### Task details
Report how many lines in the records below contain the word "Strain". Give only the number.

### Data supplied
= = = = =

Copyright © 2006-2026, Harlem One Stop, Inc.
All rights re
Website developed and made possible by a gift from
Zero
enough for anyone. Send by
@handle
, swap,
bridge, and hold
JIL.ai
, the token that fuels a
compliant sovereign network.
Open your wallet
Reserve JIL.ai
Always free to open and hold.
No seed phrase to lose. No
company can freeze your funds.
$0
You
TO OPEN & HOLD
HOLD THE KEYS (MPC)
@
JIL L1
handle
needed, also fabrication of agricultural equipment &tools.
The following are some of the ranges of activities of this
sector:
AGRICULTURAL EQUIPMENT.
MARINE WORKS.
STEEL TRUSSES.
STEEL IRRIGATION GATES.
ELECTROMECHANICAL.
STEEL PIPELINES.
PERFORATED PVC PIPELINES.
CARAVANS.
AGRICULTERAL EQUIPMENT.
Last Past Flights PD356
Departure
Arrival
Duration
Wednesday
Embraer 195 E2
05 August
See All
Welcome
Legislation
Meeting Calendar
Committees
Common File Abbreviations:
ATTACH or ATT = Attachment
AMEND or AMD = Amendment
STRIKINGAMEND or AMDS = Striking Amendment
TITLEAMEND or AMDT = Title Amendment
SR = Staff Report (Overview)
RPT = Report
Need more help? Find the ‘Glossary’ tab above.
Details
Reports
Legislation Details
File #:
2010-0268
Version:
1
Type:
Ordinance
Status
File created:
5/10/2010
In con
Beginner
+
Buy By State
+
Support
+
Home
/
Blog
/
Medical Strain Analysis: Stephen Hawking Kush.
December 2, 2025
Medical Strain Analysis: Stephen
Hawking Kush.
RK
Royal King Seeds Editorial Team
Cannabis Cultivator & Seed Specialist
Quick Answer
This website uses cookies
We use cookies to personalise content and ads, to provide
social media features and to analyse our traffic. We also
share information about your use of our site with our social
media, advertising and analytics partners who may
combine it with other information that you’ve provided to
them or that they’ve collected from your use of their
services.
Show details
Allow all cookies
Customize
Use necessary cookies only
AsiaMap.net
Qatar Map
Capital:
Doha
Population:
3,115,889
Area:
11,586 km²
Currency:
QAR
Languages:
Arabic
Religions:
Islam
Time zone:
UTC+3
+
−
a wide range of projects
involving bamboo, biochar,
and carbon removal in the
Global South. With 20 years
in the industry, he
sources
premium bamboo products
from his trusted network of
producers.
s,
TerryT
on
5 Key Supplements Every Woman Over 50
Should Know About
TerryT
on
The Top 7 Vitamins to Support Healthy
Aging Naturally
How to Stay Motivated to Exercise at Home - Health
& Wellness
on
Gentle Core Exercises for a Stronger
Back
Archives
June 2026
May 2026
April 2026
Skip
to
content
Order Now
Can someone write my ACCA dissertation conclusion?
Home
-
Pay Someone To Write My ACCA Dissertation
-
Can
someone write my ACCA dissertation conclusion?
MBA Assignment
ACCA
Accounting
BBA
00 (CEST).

= = = = =

### Output for this task
2